What is needed
The records follow. Transcribe only the lines from the line containing "Segment every instance" through the end, both ends included, and leave out the pictures.

Entries shown
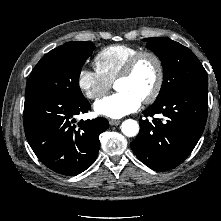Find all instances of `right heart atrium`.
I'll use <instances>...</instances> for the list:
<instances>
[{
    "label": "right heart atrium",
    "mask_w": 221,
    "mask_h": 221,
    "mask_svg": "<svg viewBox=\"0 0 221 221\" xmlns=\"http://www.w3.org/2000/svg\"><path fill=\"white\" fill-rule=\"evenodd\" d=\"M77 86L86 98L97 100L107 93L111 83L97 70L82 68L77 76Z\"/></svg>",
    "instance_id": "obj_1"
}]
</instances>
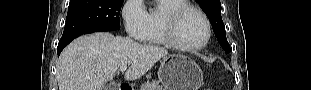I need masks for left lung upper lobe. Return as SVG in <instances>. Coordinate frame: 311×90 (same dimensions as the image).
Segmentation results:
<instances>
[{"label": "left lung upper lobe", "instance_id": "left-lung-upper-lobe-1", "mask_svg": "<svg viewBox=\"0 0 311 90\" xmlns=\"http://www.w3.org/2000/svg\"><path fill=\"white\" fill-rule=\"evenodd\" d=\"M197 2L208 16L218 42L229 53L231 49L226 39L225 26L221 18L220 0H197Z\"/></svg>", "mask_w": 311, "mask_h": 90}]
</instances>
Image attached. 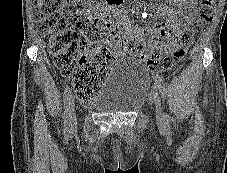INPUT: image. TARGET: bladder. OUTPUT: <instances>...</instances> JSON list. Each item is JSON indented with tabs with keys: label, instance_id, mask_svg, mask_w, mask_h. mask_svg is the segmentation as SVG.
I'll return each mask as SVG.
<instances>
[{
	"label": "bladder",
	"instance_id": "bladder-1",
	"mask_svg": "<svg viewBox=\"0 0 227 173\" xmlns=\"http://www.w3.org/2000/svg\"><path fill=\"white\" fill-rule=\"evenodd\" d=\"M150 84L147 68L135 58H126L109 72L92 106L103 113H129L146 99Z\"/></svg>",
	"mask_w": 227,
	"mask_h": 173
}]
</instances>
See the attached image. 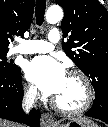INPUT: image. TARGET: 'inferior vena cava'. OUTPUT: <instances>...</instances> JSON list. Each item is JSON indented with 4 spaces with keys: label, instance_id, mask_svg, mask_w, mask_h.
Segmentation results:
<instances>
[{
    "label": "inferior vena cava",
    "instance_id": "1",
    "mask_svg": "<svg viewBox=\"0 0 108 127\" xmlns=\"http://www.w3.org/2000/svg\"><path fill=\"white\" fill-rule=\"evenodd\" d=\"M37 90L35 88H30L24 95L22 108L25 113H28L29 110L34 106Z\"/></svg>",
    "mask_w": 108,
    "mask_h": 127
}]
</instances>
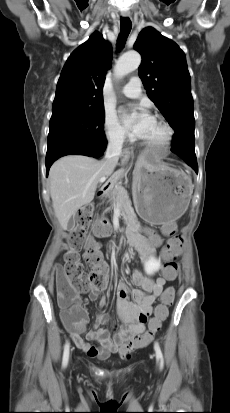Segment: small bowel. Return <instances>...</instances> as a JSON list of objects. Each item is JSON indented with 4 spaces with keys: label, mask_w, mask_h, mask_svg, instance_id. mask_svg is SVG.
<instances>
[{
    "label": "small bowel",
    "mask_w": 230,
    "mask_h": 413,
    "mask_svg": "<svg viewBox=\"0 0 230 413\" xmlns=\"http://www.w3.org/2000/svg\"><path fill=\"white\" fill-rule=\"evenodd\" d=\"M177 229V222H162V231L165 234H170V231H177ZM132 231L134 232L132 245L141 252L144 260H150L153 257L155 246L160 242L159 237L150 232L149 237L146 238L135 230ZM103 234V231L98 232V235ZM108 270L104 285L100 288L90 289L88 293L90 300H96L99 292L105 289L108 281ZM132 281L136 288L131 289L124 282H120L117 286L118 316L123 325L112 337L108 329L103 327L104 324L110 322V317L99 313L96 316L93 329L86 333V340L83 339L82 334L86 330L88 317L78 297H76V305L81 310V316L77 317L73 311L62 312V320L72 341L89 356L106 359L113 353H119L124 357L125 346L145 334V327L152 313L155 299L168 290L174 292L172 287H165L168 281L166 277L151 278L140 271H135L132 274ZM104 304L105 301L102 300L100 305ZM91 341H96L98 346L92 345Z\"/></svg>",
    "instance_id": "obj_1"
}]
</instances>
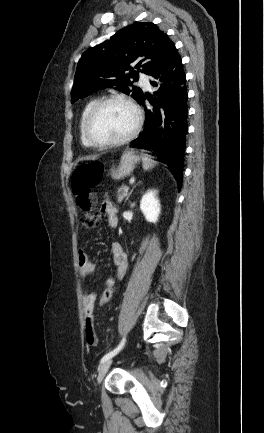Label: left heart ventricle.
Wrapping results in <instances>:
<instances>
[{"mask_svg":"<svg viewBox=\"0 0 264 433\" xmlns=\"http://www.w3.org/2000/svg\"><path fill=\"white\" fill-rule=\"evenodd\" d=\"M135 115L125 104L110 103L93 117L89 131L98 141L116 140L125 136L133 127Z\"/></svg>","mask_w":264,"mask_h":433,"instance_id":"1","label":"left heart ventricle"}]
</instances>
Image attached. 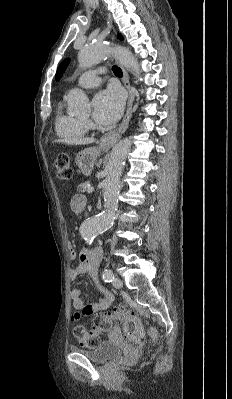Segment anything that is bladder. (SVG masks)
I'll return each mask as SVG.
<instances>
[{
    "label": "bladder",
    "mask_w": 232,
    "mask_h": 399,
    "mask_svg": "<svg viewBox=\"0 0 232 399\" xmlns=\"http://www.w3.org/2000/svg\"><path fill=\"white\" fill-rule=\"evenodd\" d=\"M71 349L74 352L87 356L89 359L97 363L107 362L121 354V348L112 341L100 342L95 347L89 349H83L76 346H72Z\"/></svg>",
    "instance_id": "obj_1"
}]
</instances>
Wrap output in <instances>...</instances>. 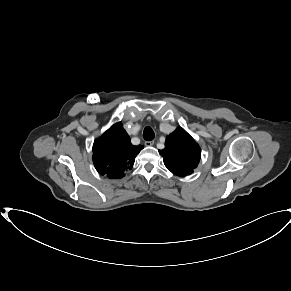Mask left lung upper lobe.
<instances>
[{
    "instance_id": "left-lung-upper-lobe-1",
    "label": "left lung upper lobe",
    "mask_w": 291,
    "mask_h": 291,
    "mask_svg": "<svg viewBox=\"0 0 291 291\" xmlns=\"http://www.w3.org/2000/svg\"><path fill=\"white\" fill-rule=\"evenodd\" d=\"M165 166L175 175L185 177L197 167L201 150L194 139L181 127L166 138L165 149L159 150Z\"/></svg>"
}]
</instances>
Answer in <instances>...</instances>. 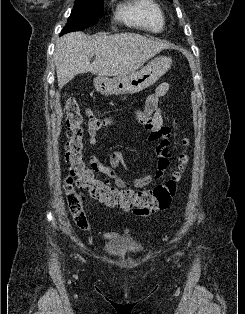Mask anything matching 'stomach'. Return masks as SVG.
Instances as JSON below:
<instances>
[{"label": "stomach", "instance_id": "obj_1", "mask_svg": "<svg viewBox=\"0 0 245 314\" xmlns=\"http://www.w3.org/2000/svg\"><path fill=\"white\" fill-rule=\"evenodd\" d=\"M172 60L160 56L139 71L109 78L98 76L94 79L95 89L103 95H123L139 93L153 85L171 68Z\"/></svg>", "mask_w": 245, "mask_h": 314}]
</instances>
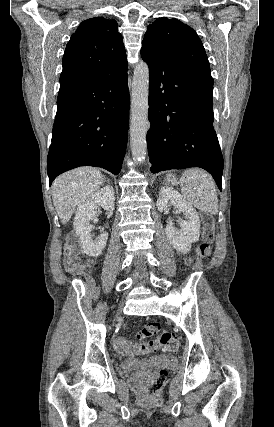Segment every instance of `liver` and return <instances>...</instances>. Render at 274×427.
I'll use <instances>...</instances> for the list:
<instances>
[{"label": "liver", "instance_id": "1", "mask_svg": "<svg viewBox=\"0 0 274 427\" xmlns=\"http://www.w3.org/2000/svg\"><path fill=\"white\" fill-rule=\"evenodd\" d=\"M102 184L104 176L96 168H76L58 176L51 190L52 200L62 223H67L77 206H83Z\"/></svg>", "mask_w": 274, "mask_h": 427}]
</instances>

Reply to the exercise
Segment every instance of `liver` and return <instances>...</instances>. Render at 274×427.
I'll use <instances>...</instances> for the list:
<instances>
[{"label": "liver", "instance_id": "1", "mask_svg": "<svg viewBox=\"0 0 274 427\" xmlns=\"http://www.w3.org/2000/svg\"><path fill=\"white\" fill-rule=\"evenodd\" d=\"M102 184L104 176L96 168H76L58 176L51 190L52 200L62 223H67L77 206H83Z\"/></svg>", "mask_w": 274, "mask_h": 427}]
</instances>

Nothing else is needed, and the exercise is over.